§ TASK DETAILS: Search the data below, and report every line in which "Lugana" occurs.

DATA FOR THE TASK section start

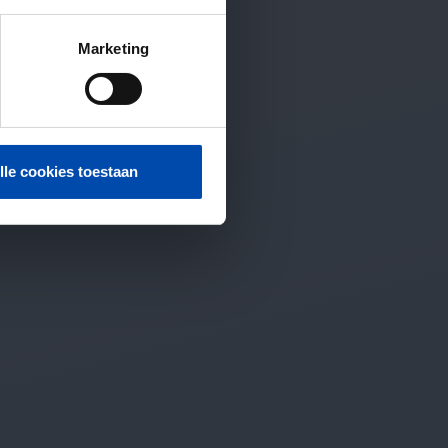
Marketing
lle cookies toestaan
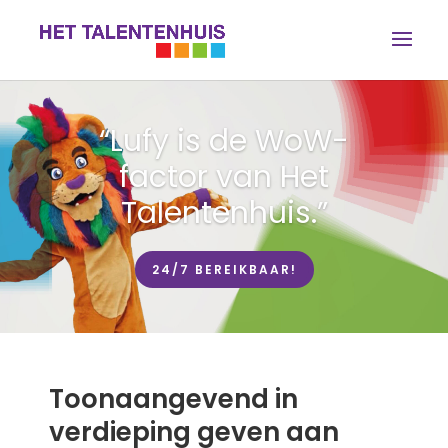
“Omdat alleen het
beste talentonderwijs
goed genoeg is.”
24/7 BEREIKBAAR!
Toonaangevend in
verdieping geven aan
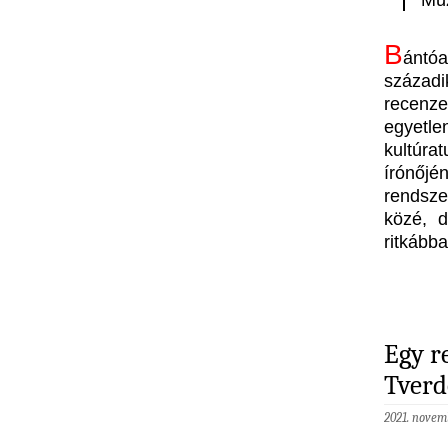
B
ántó
századik
recenzeá
egyetl
kultúra
írónőj
rendsze
közé, d
ritkább
Egy r
Tverd
2021. novem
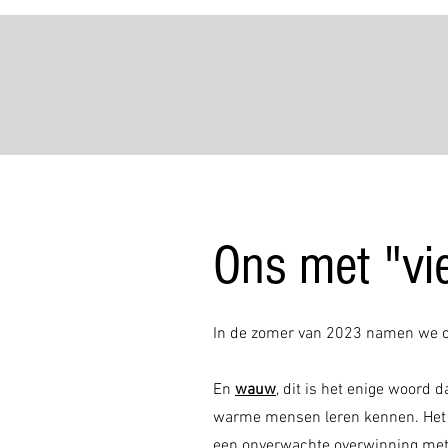
Ons met "vie
In de zomer van 2023 namen we o
En
wauw
, dit is het enige woor
warme mensen leren kennen. Het w
een onverwachte overwinning met m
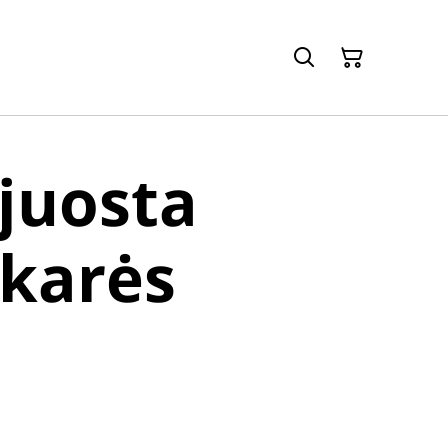
juosta
karės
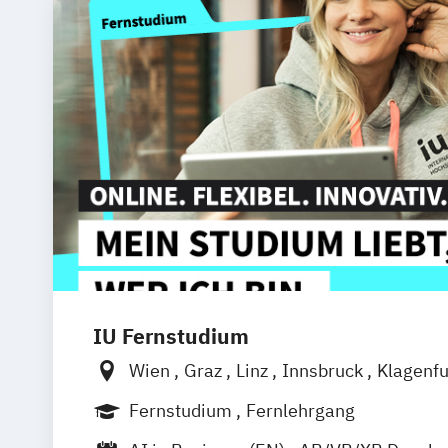
IU Fernstudium
Wien
Graz
Linz
Innsbruck
Klagenfu
Fernstudium
Fernlehrgang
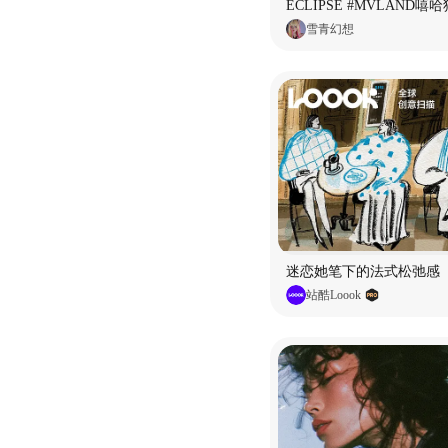
雪青幻想
迷恋她笔下的法式松弛感
站酷Loook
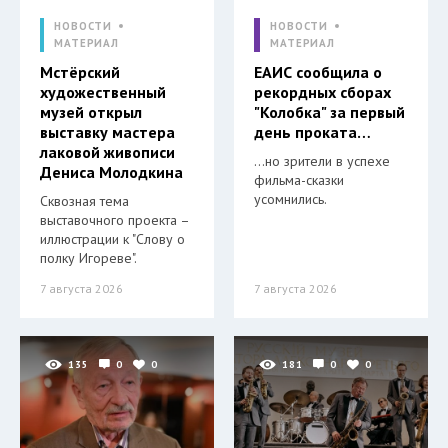
НОВОСТИ
НОВОСТИ
МАТЕРИАЛ
МАТЕРИАЛ
Мстёрский
ЕАИС сообщила о
художественный
рекордных сборах
музей открыл
"Колобка" за первый
выставку мастера
день проката…
лаковой живописи
…но зрители в успехе
Дениса Молодкина
фильма-сказки
усомнились.
Сквозная тема
выставочного проекта –
иллюстрации к "Слову о
полку Игореве".
7 августа 2026
7 августа 2026
135
0
0
181
0
0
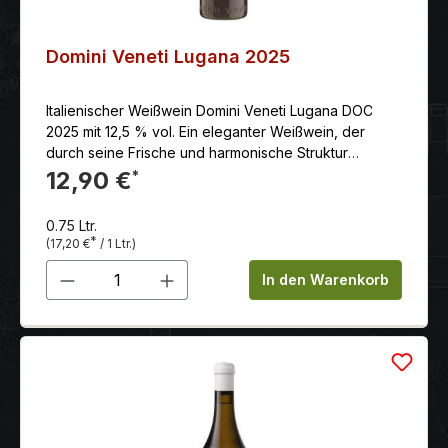
Domini Veneti Lugana 2025
Italienischer Weißwein Domini Veneti Lugana DOC
2025 mit 12,5 % vol. Ein eleganter Weißwein, der
durch seine Frische und harmonische Struktur
überzeugt und somit ein idealer Begleiter für
12,90 €
*
verschiedene Anlässe und Speisen ist.
0.75 Ltr.
*
(17,20 €
/ 1 Ltr.)
Produkt Anzahl: Gib den gewünschten 
In den Warenkorb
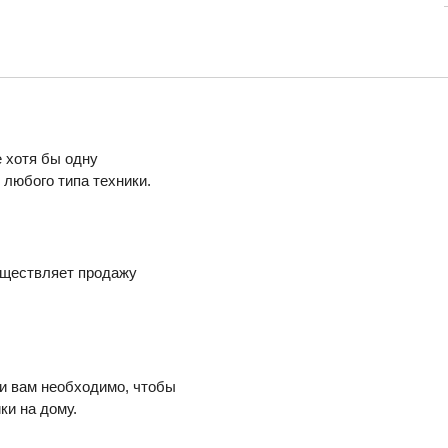
 хотя бы одну
любого типа техники.
уществляет продажу
ли вам необходимо, чтобы
ки на дому.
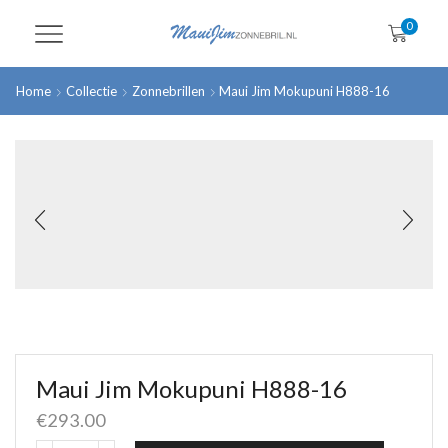
0
Home
Collectie
Zonnebrillen
Maui Jim Mokupuni H888-16
Maui Jim Mokupuni H888-16
€
293.00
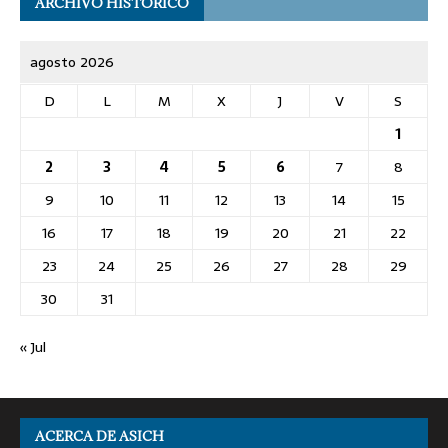
ARCHIVO HISTÓRICO
agosto 2026
D
L
M
X
J
V
S
1
2
3
4
5
6
7
8
9
10
11
12
13
14
15
16
17
18
19
20
21
22
23
24
25
26
27
28
29
30
31
« Jul
ACERCA DE ASICH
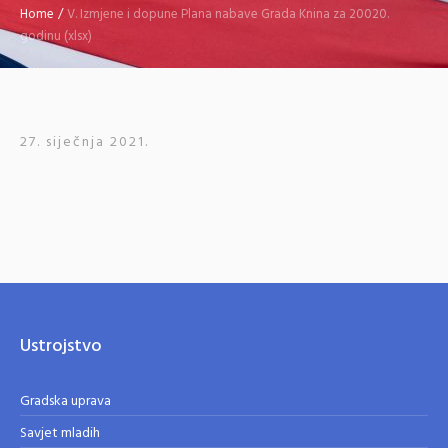
Home
/
V. Izmjene i dopune Plana nabave Grada Knina za 20020.
godinu (xlsx)
27. siječnja 2021.
Ustrojstvo
Gradska uprava
Savjet mladih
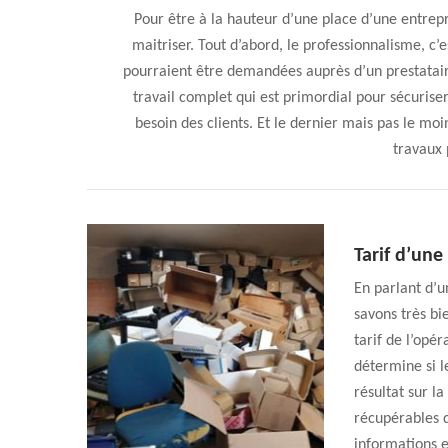
Pour être à la hauteur d’une place d’une entrepri
maitriser. Tout d’abord, le professionnalisme, c’e
pourraient être demandées auprès d’un prestataire t
travail complet qui est primordial pour sécuriser
besoin des clients. Et le dernier mais pas le moi
travaux 
Tarif d’une
En parlant d’u
savons très bi
tarif de l’opér
détermine si le
résultat sur la
récupérables q
informations e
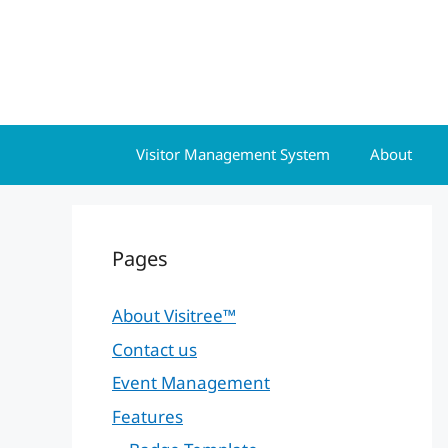
Skip
to
content
Visitor Management System
About
Pages
About Visitree™
Contact us
Event Management
Features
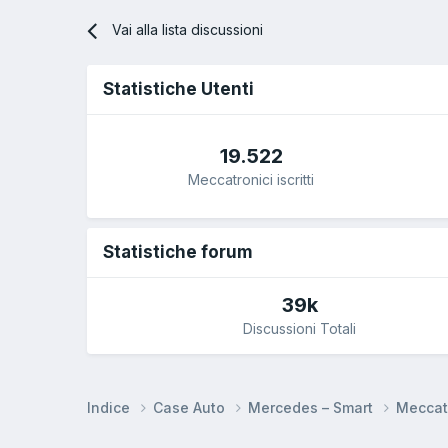
Vai alla lista discussioni
Statistiche Utenti
19.522
Meccatronici iscritti
Statistiche forum
39k
Discussioni Totali
Indice
Case Auto
Mercedes – Smart
Meccat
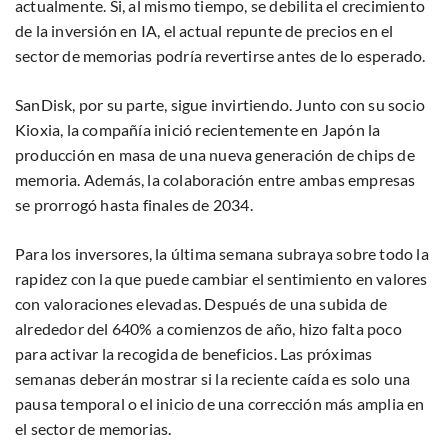
actualmente. Si, al mismo tiempo, se debilita el crecimiento
de la inversión en IA, el actual repunte de precios en el
sector de memorias podría revertirse antes de lo esperado.
SanDisk, por su parte, sigue invirtiendo. Junto con su socio
Kioxia, la compañía inició recientemente en Japón la
producción en masa de una nueva generación de chips de
memoria. Además, la colaboración entre ambas empresas
se prorrogó hasta finales de 2034.
Para los inversores, la última semana subraya sobre todo la
rapidez con la que puede cambiar el sentimiento en valores
con valoraciones elevadas. Después de una subida de
alrededor del 640% a comienzos de año, hizo falta poco
para activar la recogida de beneficios. Las próximas
semanas deberán mostrar si la reciente caída es solo una
pausa temporal o el inicio de una corrección más amplia en
el sector de memorias.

DATA FOR THE TASK section end

§ ANSWER:
Domini Veneti Lugana 2025
Italienischer Weißwein Domini Veneti Lugana DOC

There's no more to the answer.